DETROIT - Matt Patricia said he has "1,000%" trust in Matthew Stafford a day after the Detroit Lions quarterback had a heat-of-the-moment outburst on the sideline.
Stafford was caught on camera yelling, "Trust me," twice, after Patricia ordered a timeout with the play clock running down on a key third-and-5 play late in Sunday's 27-27 tie with the Arizona Cardinals.
Officials granted Patricia's timeout request, relayed through offensive coordinator Darrell Bevell, seconds before center Frank Ragnow snapped the ball.
Stafford threw complete to running back J.D. McKissic for what would have been a game-clinching first down (and perhaps a touchdown), but the play did not count.
After the timeout, Stafford threw incomplete to Kenny Golladay on third down. The Cardinals blocked Sam Martin's punt on the next snap and scored the game-tying touchdown with 43 seconds to play.
"I don't think any of that's really an issue," Patricia said Monday when asked about his trust level in Stafford. "We have a great trust relationship, so I don't think that's kind of a story. I think it's a raw emotion of probably the situation. I think all of us, obviously, understand what that play is and we can dive into that play as much as we want to, but the fact is we called the timeout because the clock was running down and the mechanics of how that works with the officials."
Replays showed the Lions would have gotten the snap off in time, but Patricia did not want to chance taking a 5-yard delay of game penalty on what he called a "got-to-have-it" play.
The Lions were late breaking the huddle on their original third-down attempt, and wide receivers Marvin Jones, Danny Amendola and Golladay were still getting in the correct bunch formation to the right of the line when the play clock showed 3 seconds.
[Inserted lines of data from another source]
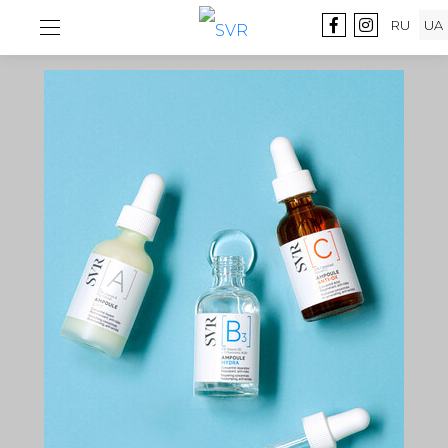
RU
UA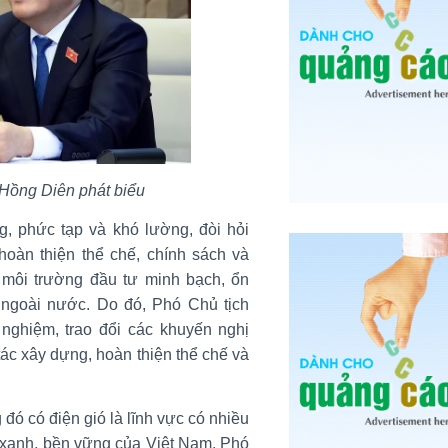
Hồng Diên phát biểu
g, phức tạp và khó lường, đòi hỏi
hoàn thiện thể chế, chính sách và
p môi trường đầu tư minh bạch, ổn
à ngoài nước. Do đó, Phó Chủ tịch
ghiệm, trao đổi các khuyến nghị
ác xây dựng, hoàn thiện thể chế và
 đó có điện gió là lĩnh vực có nhiều
n xanh, bền vững của Việt Nam, Phó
Detroit Lions head coach Matt Patricia watches players stretch as quarterback Matthew Stafford looks on during a joint practice with the Raiders, Tuesday, Aug. 7, in Napa, Calif.
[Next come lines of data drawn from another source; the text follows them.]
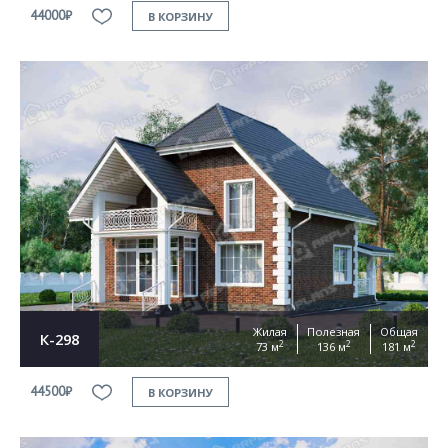
44000₽
В КОРЗИНУ
Жилая
Полезная
Общая
К-298
2
2
2
73 м
136 м
181 м
44500₽
В КОРЗИНУ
McKissic, who was split left of Stafford in the backfield, ran across the formation and had nothing but green in front of him as he caught a short pass in the right flat.
He said Monday he probably would have scored if not for the whistle.
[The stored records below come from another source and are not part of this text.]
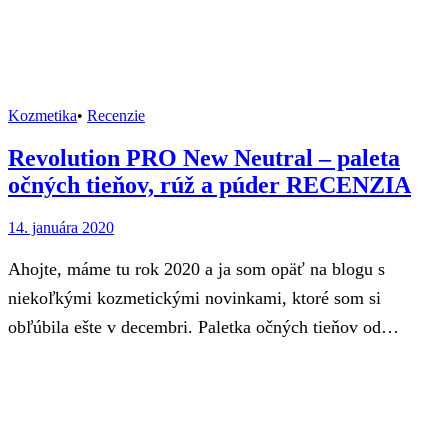
Kozmetika
•
Recenzie
Revolution PRO New Neutral – paleta
očných tieňov, rúž a púder RECENZIA
14. januára 2020
Ahojte, máme tu rok 2020 a ja som opäť na blogu s
niekoľkými kozmetickými novinkami, ktoré som si
obľúbila ešte v decembri. Paletka očných tieňov od…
"Hopefully," he said. "Honestly, tell (people who disagree) to go back and watch the film and then (they) can think about it judge on (their) own. I don't know who stopped and who kept going, but it looked like we had something but Coach had to make a call."
Patricia has been highly complimentary of Stafford in the past, and he showed his faith in Stafford (and Bevell) by giving them what appeared to be full autonomy during a two-minute drive late in the first half.
As Stafford marched the Lions downfield on a possession that started at the Lions' 25-yard line and ended with a punt, Patricia spent most of the drive with his back turned to the field coaching his defensive line.
"To sum it up, (I trust him) like 1,000%," Patricia said. "It's too long of a conversation I think through the course of multiple different conversations and media sessions and all the rest that everybody knows how highly I think of him and trust in him so there's no issue there."